For decades, Steve Smith, glass artist, has marked time with beauty. 30 years of collected daffodils poke their heads through the sun-warmed earth at the hope of a new season, and cascade, year upon year, around the green fields of Steve and Sally’s home. His home is his workplace and a product of his desire to create beauty from ordinary objects.
For the former Vice President of M&B Hangers (and husband of the granddaughter of M&B founder Milton Magnus), all it took was a moment in time to mark a new and beautiful stage of his own life. A career-ending heart attack in 2004 could have had the power to send one into a dark depression. But Steve, confident in himself and determined to find satisfaction in a new way of life, re-sculpted his day-to-day with a new medium. What seemed like a setback was the advent of a new life of creating works of art in his studio in rural Alabama.
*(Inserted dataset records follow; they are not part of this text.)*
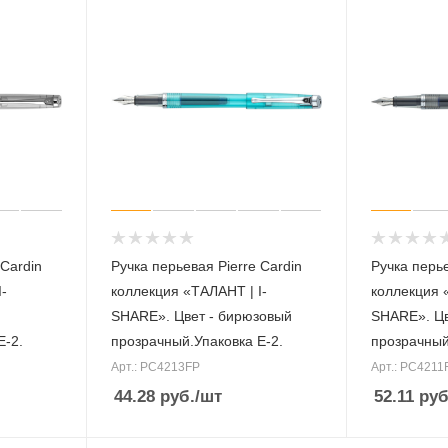
 Cardin
Ручка перьевая Pierre Cardin
Ручка перье
-
коллекция «ТАЛАНТ | I-
коллекция 
SHARE». Цвет - бирюзовый
SHARE». Цв
Е-2.
прозрачный.Упаковка Е-2.
прозрачный
Арт.: PC4213FP
Арт.: PC4211
44.28
руб.
/шт
52.11
руб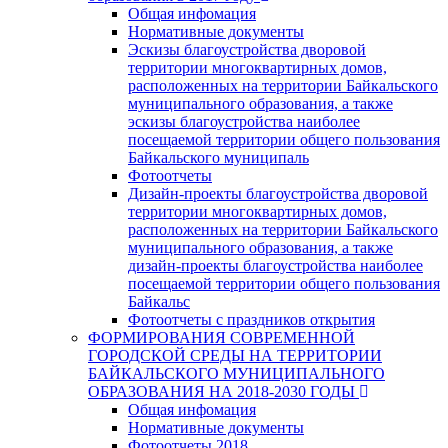
Общая инфомация
Нормативные документы
Эскизы благоустройства дворовой
территории многоквартирных домов,
расположенных на территории Байкальского
муниципального образования, а также
эскизы благоустройства наиболее
посещаемой территории общего пользования
Байкальского муниципаль
Фотоотчеты
Дизайн-проекты благоустройства дворовой
территории многоквартирных домов,
расположенных на территории Байкальского
муниципального образования, а также
дизайн-проекты благоустройства наиболее
посещаемой территории общего пользования
Байкальс
Фотоотчеты с праздников открытия
ФОРМИРОВАНИЯ СОВРЕМЕННОЙ
ГОРОДСКОЙ СРЕДЫ НА ТЕРРИТОРИИ
БАЙКАЛЬСКОГО МУНИЦИПАЛЬНОГО
ОБРАЗОВАНИЯ НА 2018-2030 ГОДЫ
Общая инфомация
Нормативные документы
Фотоотчеты 2018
A faded wooden barn is Steve’s creative sanctuary. The sunlight from the glass he has given life to splashes colors through like a kaleidoscope. Just outside, under the rows of crepe myrtles that he has grown up from seedlings, are the buckets of bottles—Sky Vodka blue, Heineken green, cola clear—laid out like a watercolor palette, to be melted and mixed, tumbled and etched, drawn upon and repurposed into works of art. They’ve been collected and donated from friends over the years, and one could say that Steve truly works with what he is given, creating “art from empties”.
Inside the barn, the open room—tinted gold with sunlight that bends through worked Chardonnay bottle remnants—is methodically laid out for the craftsman to work. Jelly jars filled with tools and sundries hang from a workbench shelf, and colanders brim with circles of glass, smooth like bright, fresh-picked berries.
This place is where Steve’s process happens—and being self-taught, Steve admits that even his process is a process. “I don’t always know where a project is going to end up when I start it,” Steve says. His work evolves organically. Through trial and error, experimentation and happy-accidents, Steve has over nine years learned the nature of his medium, and continues to find new ways to mold the material. A recent project sits in the window—mushrooms on a log. Small wine bottle punts (the small “hump” in the bottom of a wine bottle) are texturized through the tumbler, Steve explains over the soothing sound of the mechanical turning cylinder. These translucent punts become fungus caps; reminiscent of the handsome wild mushrooms Steve grows just outside his studio.
As he gazes into his open kiln at the glass forms smoothed over by the refining heat, it is apparent that his appreciation for beauty and his reverence for time are only matched by his care for the craft.
“I’m always thinking about the way things look through glass,” Steve says. It is all about learning through varying perspectives. As glass filters light, refracting and bending rays and softening harsh streams, glass also provided a beautiful obscurity of perspective—a lovely distortion of what Steve’s life plan may have been expected to be.